Adding a checkbox symbol to the alphabet

  • Last Post 15 January 2016
michaeln posted this 13 January 2016

I'd like to add a symbol that looks like a checkbox to the alphabet. It seems ridiculous that rather than just teaching the reader to recognize a new symbol, one has to define specific page regions to specifically look for certain types of checkboxes. My narratives come in all sizes (though the checkboxes always look the same), and I simply need to know if a box is checked or not, so that I can use regular expressions to extract the text next to the checkbox. Can someone please tell me if it is possible to simply add a symbol to the alphabet?

Another possibility is to use another software platform just to search and locate checkboxes, and then slice the image up so that only text next to checked boxes is sent to the OCR reader for processing. This seems ridiculous though. There HAS to be more intelligent software out there...

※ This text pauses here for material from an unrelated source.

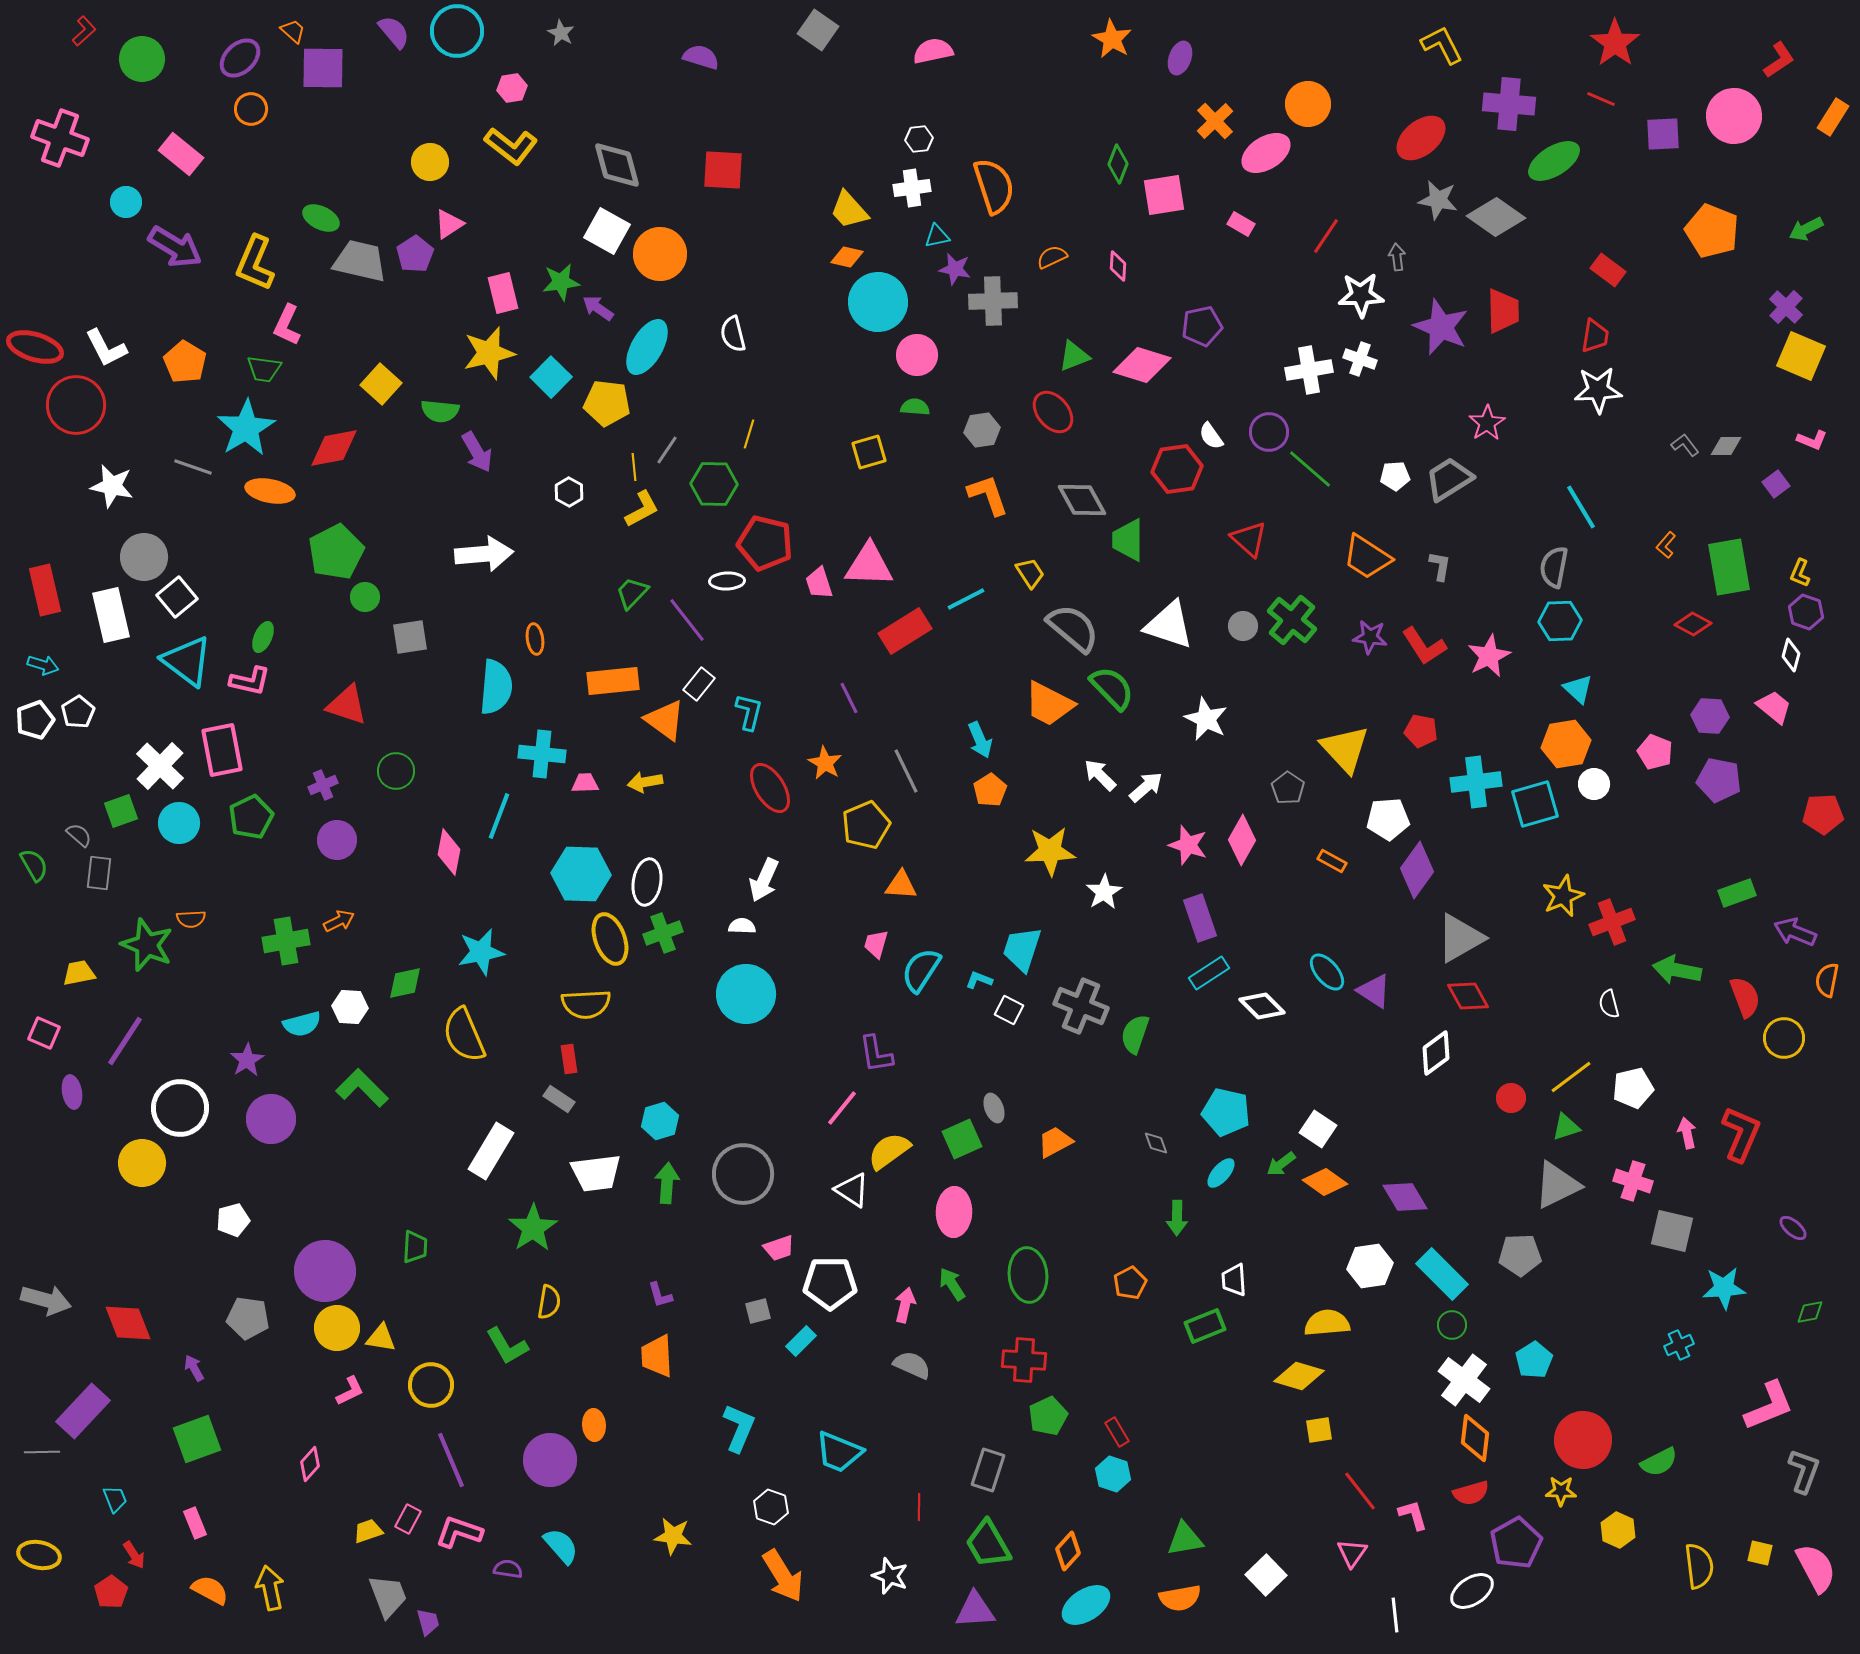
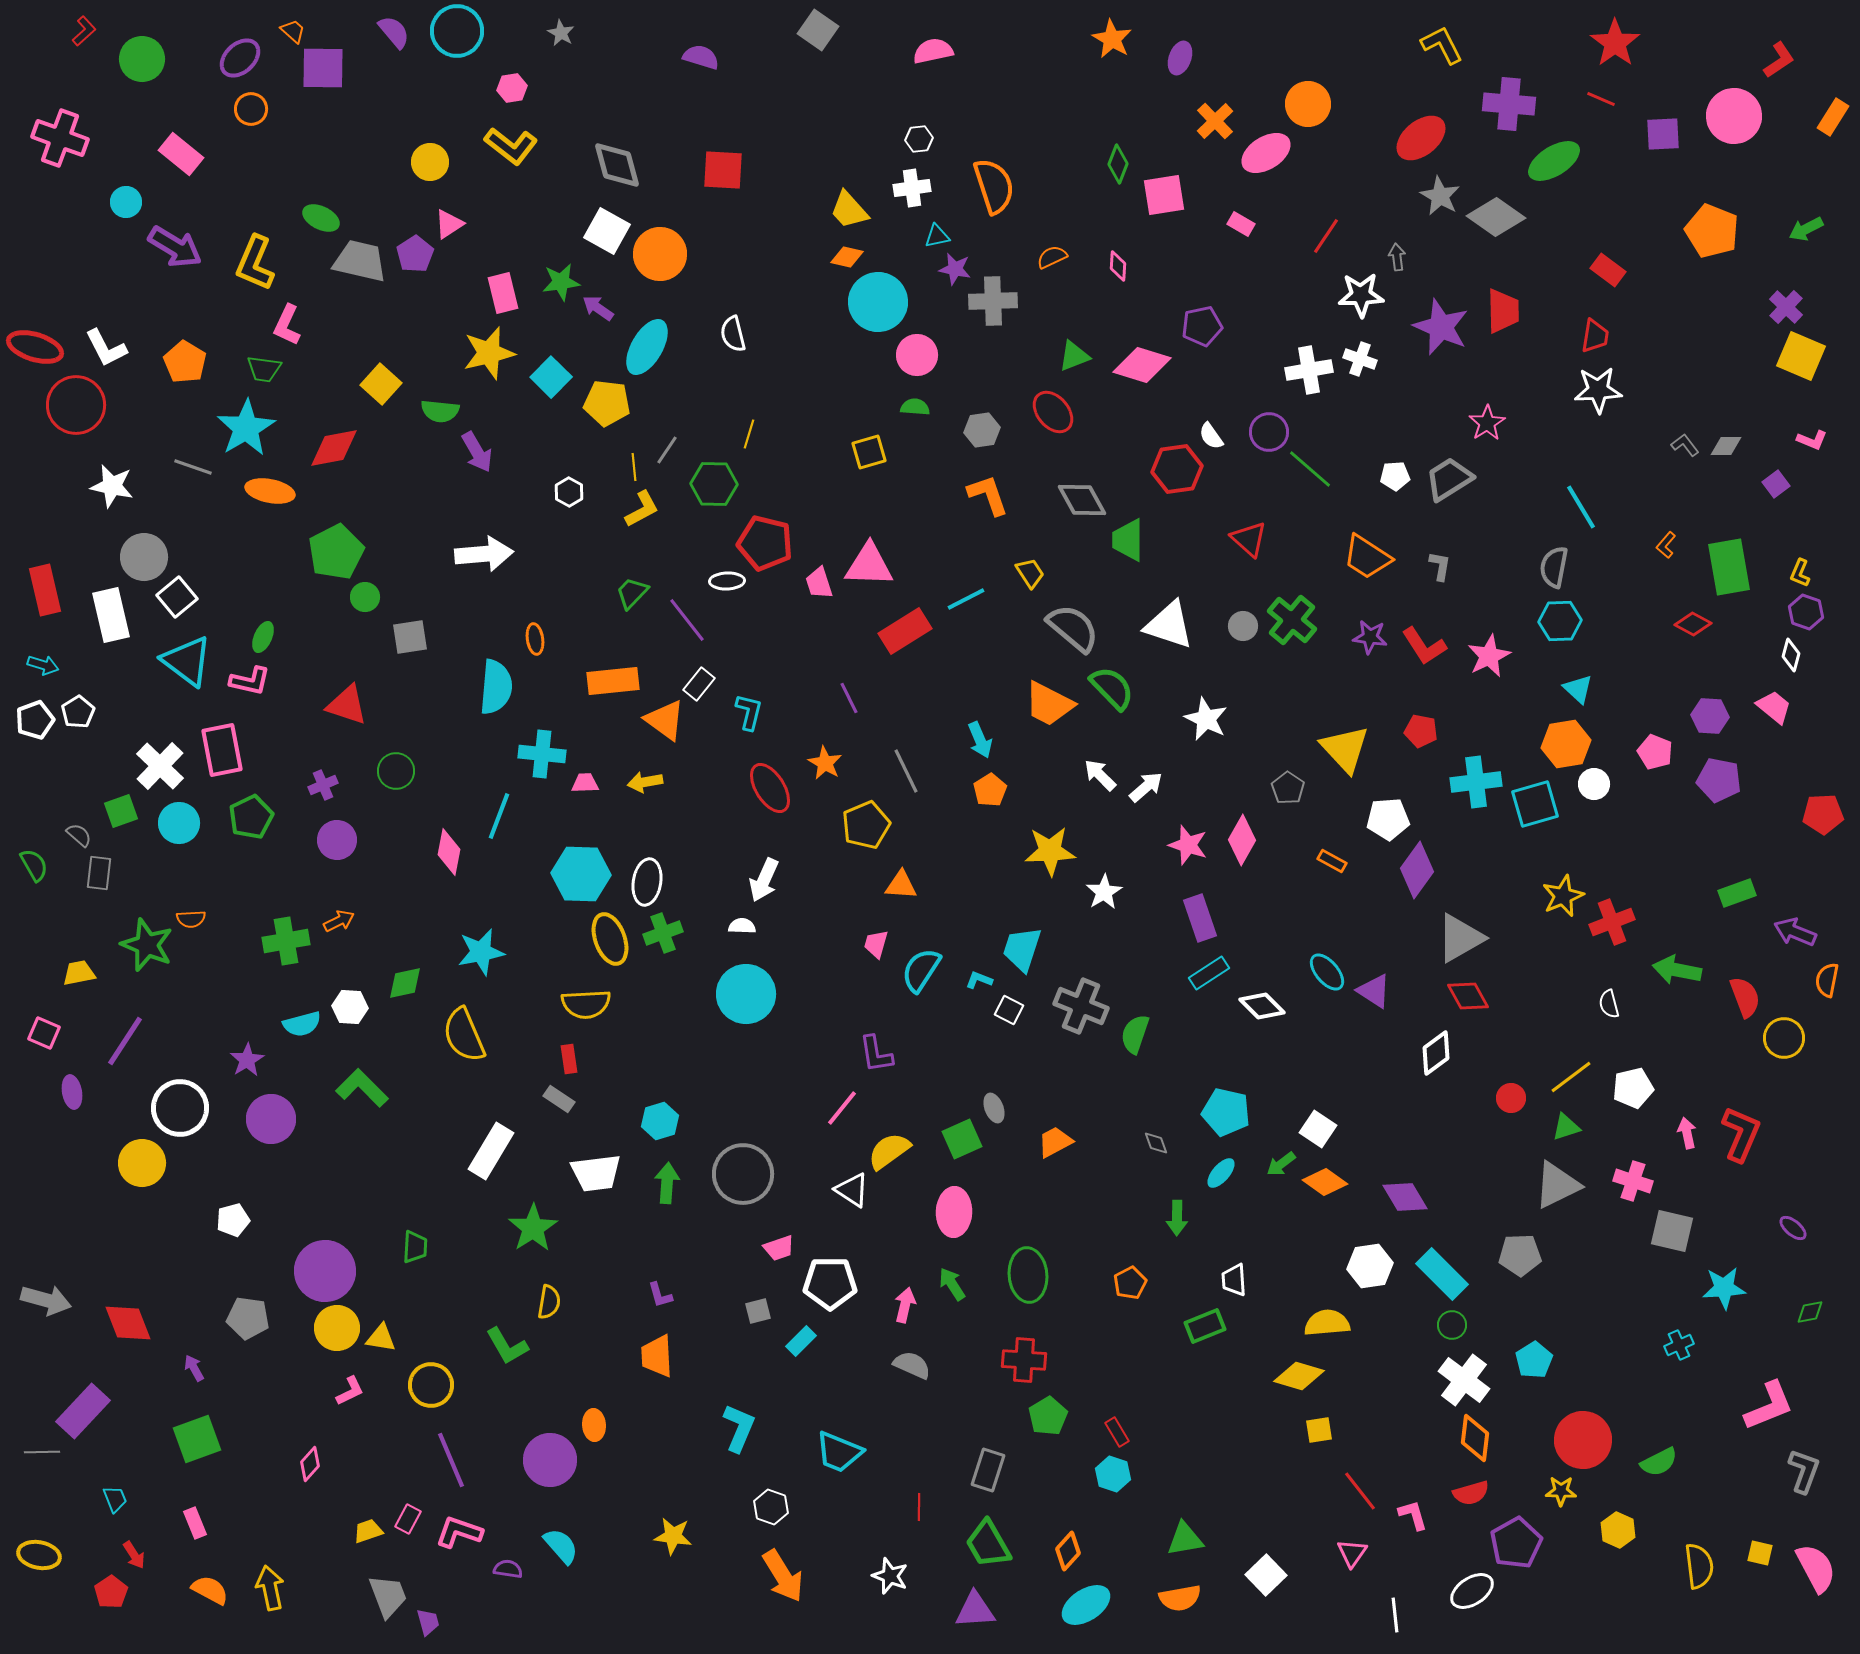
gray star at (1438, 200): moved 2 px right, 4 px up; rotated 18 degrees clockwise
green pentagon at (1048, 1416): rotated 6 degrees counterclockwise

Order By: Standard | Newest | Votes
Oksana Serdyuk posted this 14 January 2016

There is no need to add a checkbox symbol to the alphabet. The ABBYY's technologies are able to recognize different types of checkmarks and checkmarks with “corrections” made by hand:

  1. ABBYY FlexiCapture (for offline recognition) is a ready-to-use product for data capture and document processing solution.
  2. ABBYY FlexiCapture Engine (also for offline recognition) is our data capture SDK which enables to develop solutions for extracting data from forms and documents.
  3. ABBYY Cloud OCR SDK (for online recognition) is our online recognition service providing Web API for OCR. It has the processCheckmarkField method which allows to extract the value (checked or not) of a checkmark on an image. If you are interested with Cloud OCR SDK then start your learning with reading How to Work with Cloud OCR SDK.

michaeln posted this 15 January 2016

Thank you. From what I saw though, you have to tell it specifically where the checkboxes are located on the page in order for it to recognize them. Is that true?

Oksana Serdyuk posted this 15 January 2016

If you use Cloud OCR SDK, then yes, you should specify the region of the checkmark field on the image.

For Data Capture products the situation is different. First, you have to create Document Definitions based on several templates images and then you will be able to use these Document Definitions for processing any similar forms.